2,Assastnya25,34,Male,174,2.46,Primitive Blade
3,Pheusrical25,21,Male,92,1.36,Final Critic
4,Aela59,23,Male,63,1.27,Stormfury Mace


In [3]:
#PLAYER COUNT
total = df["SN"].nunique()
totalPlayers = pd.DataFrame([{"Total Players":str(total)}])
totalPlayers

Unnamed: 0,Total Players
0,573


In [4]:
#Purchasing Analysis (Total)
numItems = df["Item ID"].nunique()

avePrice = round(df["Price"].mean(), 2)
totalPurchases = df["Price"].count()
totalRevenue = round(df["Price"].sum(), 2)
totalPur_df = pd.DataFrame({"Number of Unique Items":[str(numItems)],
                            "Average Price":["$"+str(avePrice)],
                            "Number of Purchases":[str(totalPurchases)],
                            "Total Revenue":["$"+str(totalRevenue)]},
                           columns=["Number of Unique Items", "Average Price", "Number of Purchases",
                                    "Total Revenue"])
totalPur_df

Unnamed: 0,Number of Unique Items,Average Price,Number of Purchases,Total Revenue
0,183,$2.93,780,$2286.33


In [66]:
#Gender Demographics
totalPlayers = pd.DataFrame([{"Total Players":str(df["SN"].nunique())}])

male_df = df.loc[df["Gender"] == "Male"]
male = male_df["SN"].nunique()
malePer = round((100 * male / total), 2)

female_df = df.loc[df["Gender"] == "Female"]
female = female_df["SN"].nunique()
femalePer = round((100 * female / total), 2)

other_df = df.loc[df["Gender"] == "Other / Non-Disclosed"]
other = other_df["SN"].nunique()
otherPer = round((100 * other / total), 2)

gender_df = pd.DataFrame({"Total Count":[str(male), str(female), str(other)],
                          "Percentage of Players":[(str(malePer)+"%"), 
                                                   (str(femalePer)+"%"), 
                                                   (str(otherPer)+"%")]},
                        index = ["Male", "Female", "Other/Non-Disclosed"])
gender_df

Unnamed: 0,Percentage of Players,Total Count
Male,81.15%,465
Female,17.45%,100
Other/Non-Disclosed,1.4%,8


In [67]:
#Purchasing Analysis (Gender)
male_count = len(male_df)
male_avePrice = round(male_df["Price"].mean(), 2)
male_totalPurchases = round(male_df["Price"].sum(), 2)
male_normTotal = round(male_df["Price"].sum() / male, 2)

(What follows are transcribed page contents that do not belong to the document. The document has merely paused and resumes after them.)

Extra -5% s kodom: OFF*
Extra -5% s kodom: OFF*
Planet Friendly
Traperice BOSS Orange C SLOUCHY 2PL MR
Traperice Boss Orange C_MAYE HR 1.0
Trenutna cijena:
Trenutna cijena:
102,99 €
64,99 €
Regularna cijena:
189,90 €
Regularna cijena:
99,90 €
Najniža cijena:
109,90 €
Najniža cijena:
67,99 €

female_count = len(female_df)
female_avePrice = round(female_df["Price"].mean(), 2)
female_totalPurchases = round(female_df["Price"].sum(), 2)
female_normTotal = round(female_df["Price"].sum() / female, 2)

other_count = len(other_df)
other_avePrice = round(other_df["Price"].mean(), 2)
other_totalPurchases = round(other_df["Price"].sum(), 2)
other_normTotal = round(other_df["Price"].sum() / other, 2)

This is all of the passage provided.